Thirdly, for those BAs with sight loss, the advancement in technology means that they can process data more effectively with Screen Reader software and tactile graphics, building a graph in the mind. Much in the same way that following instructions on Google Maps and actually walking the route, are two very different experiences. These tools can provide real-time feedback and enable analysts to explore data, scenarios, and outliers effectively, all while maintaining the focus on the data itself, instead of interpretations of data.

Fourthly, a further benefit of non-visual communication is increased collaboration and teamwork. Non-visual communication allows analysts to work seamlessly with both sighted and colleagues with sight loss, to share their findings, develop requirements, and craft compelling data narratives, centred on the concept or data’s intrinsic qualities.

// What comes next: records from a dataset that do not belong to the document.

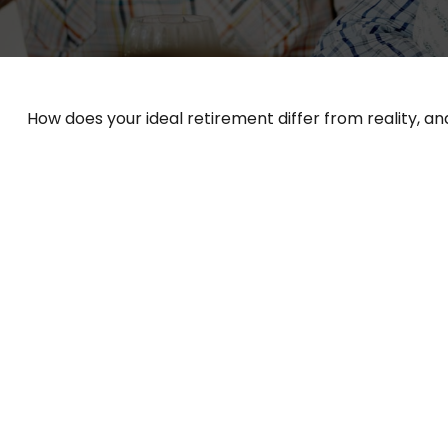
How does your ideal retirement differ from reality, a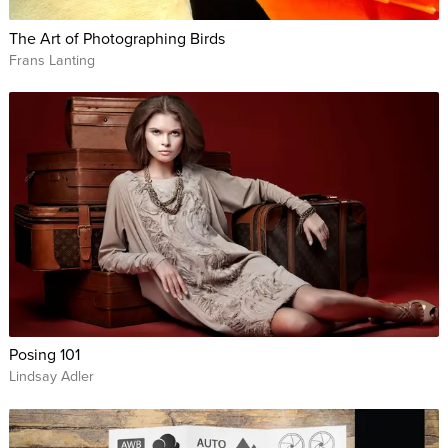
The Art of Photographing Birds
Frans Lanting
Posing 101
Lindsay Adler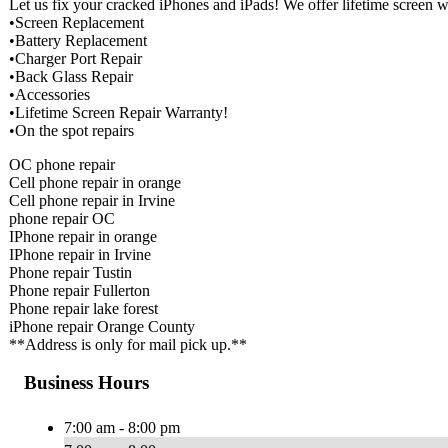
Let us fix your cracked iPhones and iPads! We offer lifetime screen
•Screen Replacement
•Battery Replacement
•Charger Port Repair
•Back Glass Repair
•Accessories
•Lifetime Screen Repair Warranty!
•On the spot repairs
OC phone repair
Cell phone repair in orange
Cell phone repair in Irvine
phone repair OC
IPhone repair in orange
IPhone repair in Irvine
Phone repair Tustin
Phone repair Fullerton
Phone repair lake forest
iPhone repair Orange County
**Address is only for mail pick up.**
Business Hours
7:00 am - 8:00 pm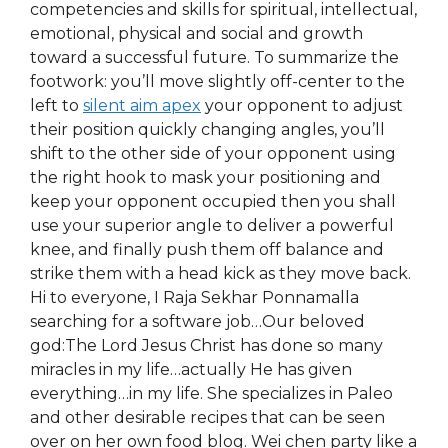
competencies and skills for spiritual, intellectual,
emotional, physical and social and growth
toward a successful future. To summarize the
footwork: you’ll move slightly off-center to the
left to
silent aim apex
your opponent to adjust
their position quickly changing angles, you’ll
shift to the other side of your opponent using
the right hook to mask your positioning and
keep your opponent occupied then you shall
use your superior angle to deliver a powerful
knee, and finally push them off balance and
strike them with a head kick as they move back.
Hi to everyone, I Raja Sekhar Ponnamalla
searching for a software job…Our beloved
god:The Lord Jesus Christ has done so many
miracles in my life…actually He has given
everything…in my life. She specializes in Paleo
and other desirable recipes that can be seen
over on her own food blog. Wei chen party like a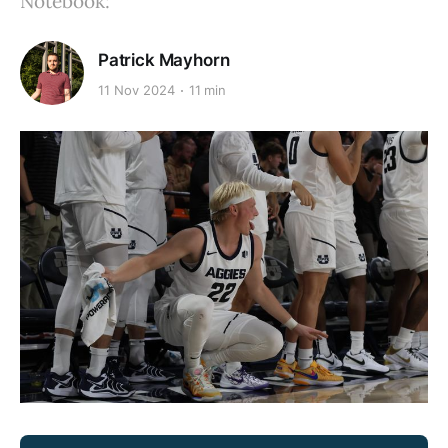
Notebook:
Patrick Mayhorn
11 Nov 2024
11 min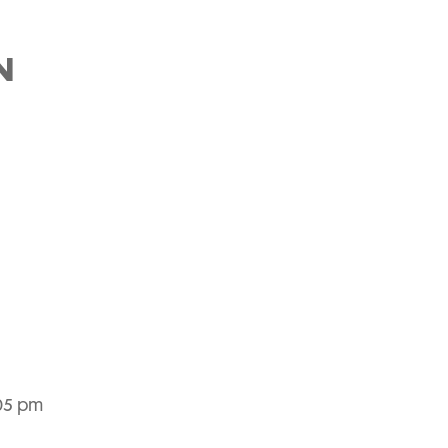
N
:05 pm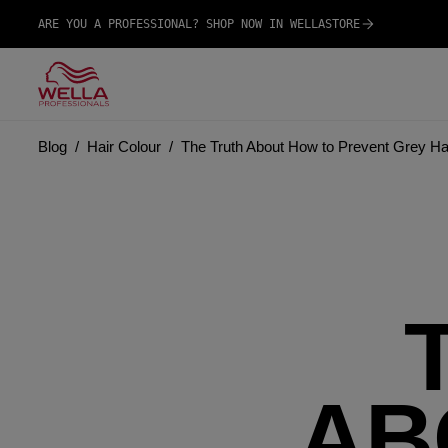
ARE YOU A PROFESSIONAL? SHOP NOW IN WELLASTORE
Blog
Hair Colour
The Truth About How to Prevent Grey Ha
AB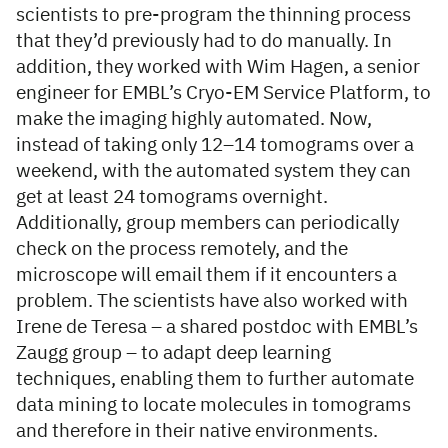
scientists to pre-program the thinning process
that they’d previously had to do manually. In
addition, they worked with Wim Hagen, a senior
engineer for EMBL’s Cryo-EM Service Platform, to
make the imaging highly automated. Now,
instead of taking only 12–14 tomograms over a
weekend, with the automated system they can
get at least 24 tomograms overnight.
Additionally, group members can periodically
check on the process remotely, and the
microscope will email them if it encounters a
problem. The scientists have also worked with
Irene de Teresa – a shared postdoc with EMBL’s
Zaugg group – to adapt deep learning
techniques, enabling them to further automate
data mining to locate molecules in tomograms
and therefore in their native environments.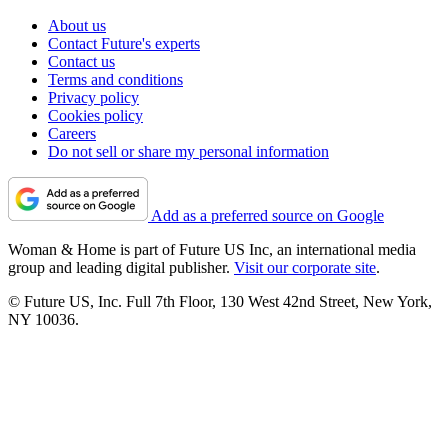
About us
Contact Future's experts
Contact us
Terms and conditions
Privacy policy
Cookies policy
Careers
Do not sell or share my personal information
Add as a preferred source on Google
Woman & Home is part of Future US Inc, an international media
group and leading digital publisher.
Visit our corporate site
.
© Future US, Inc. Full 7th Floor, 130 West 42nd Street, New York,
NY 10036.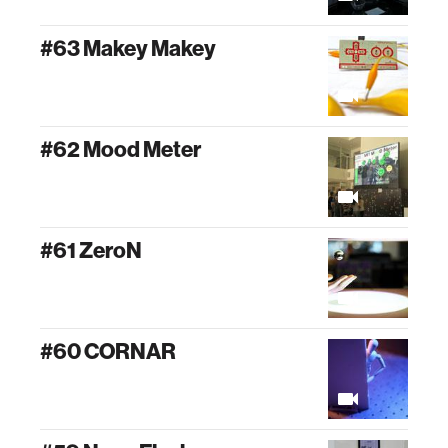
#63 Makey Makey
#62 Mood Meter
#61 ZeroN
#60 CORNAR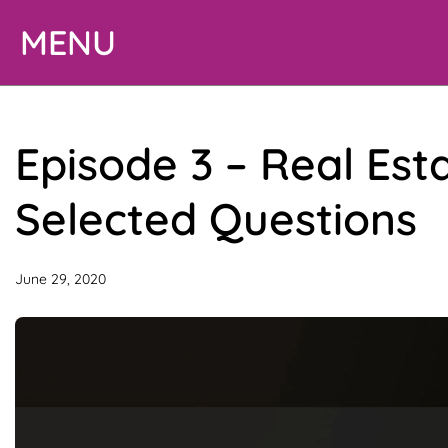
Skip
MENU
to
content
Episode 3 – Real Est
Selected Questions
June 29, 2020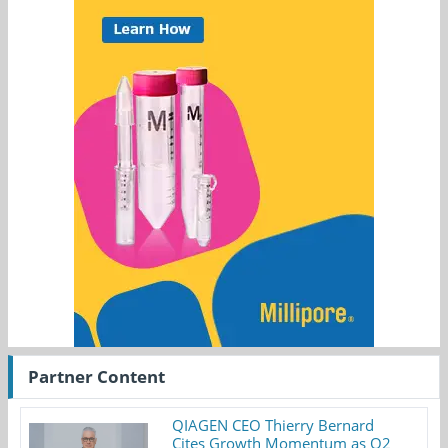
Partner Content
QIAGEN CEO Thierry Bernard
Cites Growth Momentum as Q2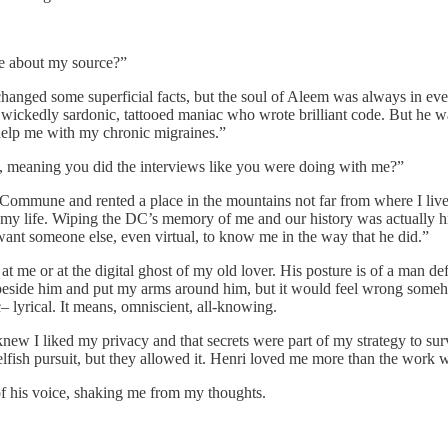
me about my source?”
 changed some superficial facts, but the soul of Aleem was always in eve
, wickedly sardonic, tattooed maniac who wrote brilliant code. But he w
help me with my chronic migraines.”
m, meaning you did the interviews like you were doing with me?”
t Commune and rented a place in the mountains not far from where I liv
y life. Wiping the DC’s memory of me and our history was actually his i
t want someone else, even virtual, to know me in the way that he did.”
 at me or at the digital ghost of my old lover. His posture is of a man d
t beside him and put my arms around him, but it would feel wrong someho
c– lyrical. It means, omniscient, all-knowing.
knew I liked my privacy and that secrets were part of my strategy to s
lfish pursuit, but they allowed it. Henri loved me more than the work w
f his voice, shaking me from my thoughts.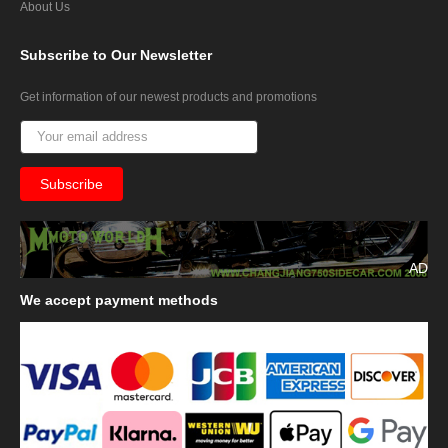
About Us
Subscribe
to Our Newsletter
Get information of our newest products and promotions
AD
We
accept payment methods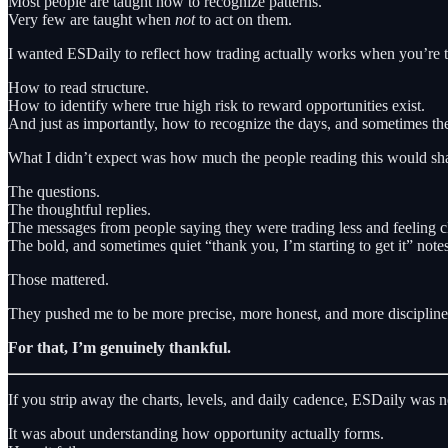
Most people are taught how to recognize patterns.
Very few are taught when
not
to act on them.
I wanted ESDaily to reflect how trading actually works when you’re tr
How to read structure.
How to identify where true high risk to reward opportunities exist.
And just as importantly, how to recognize the days, and sometimes the
What I didn’t expect was how much the people reading this would sha
The questions.
The thoughtful replies.
The messages from people saying they were trading less and feeling cl
The bold, and sometimes quiet “thank you, I’m starting to get it” notes
Those mattered.
They pushed me to be more precise, more honest, and more disciplined
For that, I’m genuinely thankful.
If you strip away the charts, levels, and daily cadence, ESDaily was 
It was about understanding how opportunity actually forms.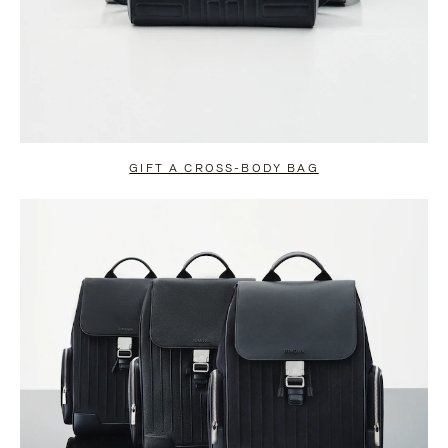
GIFT A CROSS-BODY BAG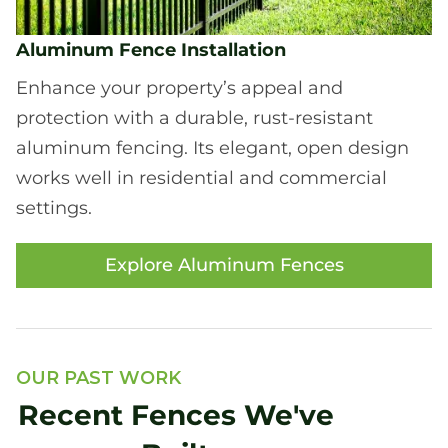
Aluminum Fence Installation
Enhance your property’s appeal and
protection with a durable, rust-resistant
aluminum fencing. Its elegant, open design
works well in residential and commercial
settings.
Explore Aluminum Fences
OUR PAST WORK
Recent Fences We've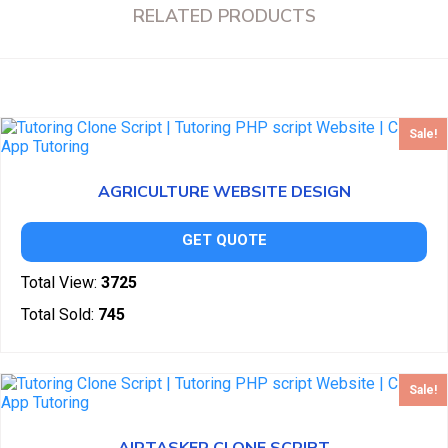
RELATED PRODUCTS
Sale!
AGRICULTURE WEBSITE DESIGN
GET QUOTE
Total View:
3725
Total Sold:
745
Sale!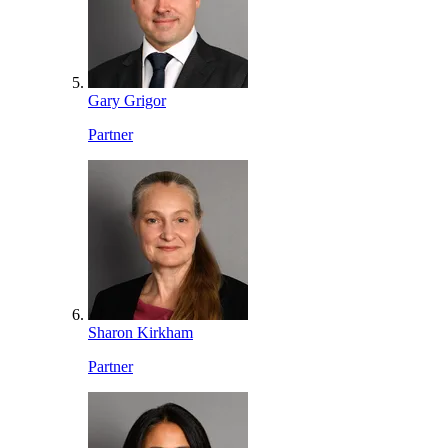
Gary Grigor
Partner
Sharon Kirkham
Partner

Further to these benefits, non-visual communication can encourages innovative problem-solving techniques, because it does not funnel people into thinking visually, it does not bias them towards any particulars, by predisposing them to the stimuli of a pre-generated image. Analysts with Sight loss can apply their unique perspectives to explore different approaches and scenarios, contributing valuable insights to the analysis process without relying on visual cues.

In conclusion, within the realm of business analysis, non-visual processing is crucial for individuals who have sight loss to equally participate, but it can also present business-wide benefits. Embracing non-visual approaches empowers all staff members of an organisation to excel in their roles, offering enhanced data comprehension, alternative communication, and adaptive problem-solving techniques that focus on the data itself, not a pre-defined notion. As we strive for inclusivity and diversity in the workforce, it is essential that the business analysis field acknowledges the value of non-visual processing and provides the necessary support and resources for Analysts with Sight Loss to thrive.

In doing so, we ensure that all individuals, regardless of their Sight capability, have an equal opportunity to contribute their skills and insights to this dynamic field, with the primary focus on processing as the valuable core of their analysis.